Perhaps the very fact that she made no move to do so did more than anything else to restore him to sobriety. The ache in his chest died away, and his brain forced itself to start work again. He knew that she had a gun in her beg — he had looked for it and distinguished the outline of it when he first came into the room to meet her, and that was why he had never let himself completely lose sight of her hands. But her hands only moved to take another cigarette. She smiled at him as if she was sharing the joke, and struck a match.
"Well," he said dryly, "it looks like you've got your answer."
"To one question," she said. "You haven't answered the other. What shall I tell Judd?"
Simon studied her for the space of a couple of pulse-beats. In that time, he thought with a swiftness and clarity that was almost clairvoyant. He saw every angle and every prospect and every possible surprise.
He also saw Patricia standing aghast in the doorway behind the gorilla shoulders of Mr Uniatz, and grinned impudently at her.
He stood up, and put out his hand to Angela Lindsay.
"Go back and tell Morrie and Judd that we found out where the dough was last night," he said. "Verdean had buried it in a flowerbed. A couple of pals of mine dug it out in the small hours of this morning and took it to London. They're sitting over it with a pair of machine-guns in my apartment at Cornwall House now, and I dare anybody to take it away. That ought to hold 'em… Then you shake them off as soon as you can, and meet me at the Stag and Hounds opposite Weybridge Common in two hours from now. We'll take you along with us and show you Hogsbotham's nightshirts!"
She faced him steadily, but with a suppressed eagerness that played disturbing tricks with her moist lips.
"You mean that? You'll take me in with you?"
"Just as far as you want to be taken in, kid," said the Saint.
He escorted her to the front door. There was no car outside, but doubtless Messrs Kaskin and Dolf were waiting for her a little way up the road. He watched her start down the drive, and then he closed the door and turned back.
"You'd look better without the lipstick," said Patricia judicially.
He thumbed his nose at her and employed his handkerchief.
"Excuse me if I seem slightly scatterbrained," he remarked. "But all this is rather sudden. Too many things have happened in the last few minutes. What would you like to do with the change from fifteen thousand quid? There ought to be a few bob left after I've paid for my last lot of shirts and bought a new distillery for Hoppy."
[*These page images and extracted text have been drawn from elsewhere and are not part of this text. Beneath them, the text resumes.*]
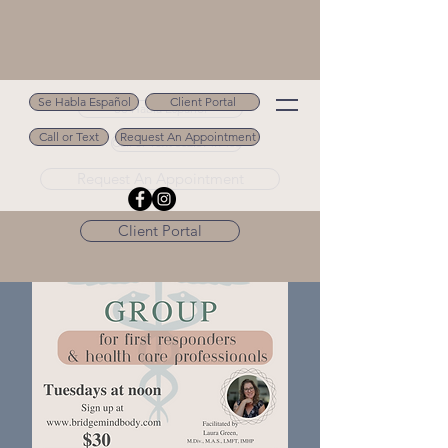
Se Habla Español
Client Portal
Se Habla Español
Call or Text
Request An Appointment
Call or Text 502.694.9488
Request An Appointment
Client Portal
"Have you fallen right off the edge," she asked interestedly, "or what is it?"
"At a rough guess, I should say it was probably 'What' ". The Saint's happy lunacy was too extravagant to cope with. "But who cares? Why should a little thing like this cause so much commotion? Have you no faith in human nature? The girl's better nature was revived. My pure and holy personality has done its work on her. It never fails. My shining example has made her soul pant for higher things. From now on, she is going to be on the side of the Saints. And she is going to take care of Judd and Morrie. She is going to lead them for us, by the nose, into the soup. Meanwhile, Professor Uniatz has shaken the scientific world to its foundations with bis new and startling treatment for cases of concussion. He has whopped Comrade Verdean on the turnip with the end of his Betsy and banged his memory back, and we are going to lay our hands on fifteen thousand smackers before we go to bed tonight, And we are going to find all this boodle in the bedroom of Ebenezer Hogsbotham, of all the superlative places in the world, I ask you, can life hold any more?"